What's was most remarkable about it was what was "behind the scenes".
Take a look at the back. It was probably easily removable, or, more often than
not, maybe it didn't even have a back. It was completely OPEN!:
Stapled or glued to the inside panel, there was often a schematic diagram:
(Schematic diagram on inside panel of a Westinghouse 1951 model 6-T-104 radio)
This "skeleton" outline laid bare all the secrets of the radio's inner workings. To get it, you didn't have to do anything special like become a developer. It was there for everyone to see.
Whereas the vacuum tubes were transparent, perhaps by chance, the important thing here is that the manufacturer expended extra special effort toward transparency by including this schematic diagram.
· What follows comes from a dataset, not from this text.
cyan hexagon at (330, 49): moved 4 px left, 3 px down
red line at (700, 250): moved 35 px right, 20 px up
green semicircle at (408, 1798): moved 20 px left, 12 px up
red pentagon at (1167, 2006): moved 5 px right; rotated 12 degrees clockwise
And they probably paid cash for it, and the radio manufacturer probably knows no personal information or even who bought it (although we should note that in the early days of radio, government licensing was in some ways more stringent).
The world of computing was once also this way. The Apple ][ computer came with a schematic diagram, parts list, and source code listings of its firmware.
But modern consumer electronics lacks these open and transparent design principles. It is often designed for landfill, in a throw-away society that not only creates garbage, but also fails to create the scientists of yesteryear...
And when you buy something now, not only do they reveal nothing about themselves but they want to know everything about you.
What can we do to create a new class of consumer electronics devices that embody intgrity-by-design?